- Excerpted records:
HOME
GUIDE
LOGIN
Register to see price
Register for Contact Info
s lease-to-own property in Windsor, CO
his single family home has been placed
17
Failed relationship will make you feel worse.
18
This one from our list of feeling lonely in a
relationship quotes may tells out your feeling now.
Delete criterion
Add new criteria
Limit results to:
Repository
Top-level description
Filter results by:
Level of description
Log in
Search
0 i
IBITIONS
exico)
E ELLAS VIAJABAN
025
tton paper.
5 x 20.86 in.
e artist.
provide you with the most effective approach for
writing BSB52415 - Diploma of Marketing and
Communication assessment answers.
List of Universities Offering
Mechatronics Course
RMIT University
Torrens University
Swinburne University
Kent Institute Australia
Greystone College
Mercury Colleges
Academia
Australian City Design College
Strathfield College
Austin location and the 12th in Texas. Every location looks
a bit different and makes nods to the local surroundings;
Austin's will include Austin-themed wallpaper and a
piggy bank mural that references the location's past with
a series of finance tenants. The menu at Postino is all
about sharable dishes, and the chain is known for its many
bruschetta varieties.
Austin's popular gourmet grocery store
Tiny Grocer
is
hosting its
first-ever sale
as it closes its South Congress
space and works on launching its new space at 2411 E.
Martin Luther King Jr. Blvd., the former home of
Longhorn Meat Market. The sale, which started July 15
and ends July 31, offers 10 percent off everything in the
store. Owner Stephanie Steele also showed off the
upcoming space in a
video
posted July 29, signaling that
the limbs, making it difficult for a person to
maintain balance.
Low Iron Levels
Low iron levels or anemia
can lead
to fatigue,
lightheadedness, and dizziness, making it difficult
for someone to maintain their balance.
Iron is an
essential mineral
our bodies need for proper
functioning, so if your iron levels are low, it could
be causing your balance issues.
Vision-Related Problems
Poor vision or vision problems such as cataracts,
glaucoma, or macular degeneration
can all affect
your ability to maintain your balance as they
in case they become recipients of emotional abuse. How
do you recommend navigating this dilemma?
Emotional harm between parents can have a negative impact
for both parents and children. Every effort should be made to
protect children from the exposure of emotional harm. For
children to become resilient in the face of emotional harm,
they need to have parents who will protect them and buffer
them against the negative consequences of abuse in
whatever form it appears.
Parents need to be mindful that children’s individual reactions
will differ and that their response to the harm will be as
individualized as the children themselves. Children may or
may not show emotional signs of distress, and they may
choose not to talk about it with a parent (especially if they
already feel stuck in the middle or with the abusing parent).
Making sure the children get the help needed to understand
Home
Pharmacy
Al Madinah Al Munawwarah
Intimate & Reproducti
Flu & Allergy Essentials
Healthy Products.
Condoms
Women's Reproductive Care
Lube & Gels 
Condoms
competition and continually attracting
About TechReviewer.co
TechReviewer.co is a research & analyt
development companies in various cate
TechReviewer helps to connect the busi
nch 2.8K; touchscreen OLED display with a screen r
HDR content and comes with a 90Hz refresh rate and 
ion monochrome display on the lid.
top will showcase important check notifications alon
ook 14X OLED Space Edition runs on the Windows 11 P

- Task to carry out: There is a line with "Low iron levels or anemia" and a line with "Vision-Related Problems" above. Copy exactly those two lines and all lines between them, with nothing else.

- Response:
Low iron levels or anemia
can lead
to fatigue,
lightheadedness, and dizziness, making it difficult
for someone to maintain their balance.
Iron is an
essential mineral
our bodies need for proper
functioning, so if your iron levels are low, it could
be causing your balance issues.
Vision-Related Problems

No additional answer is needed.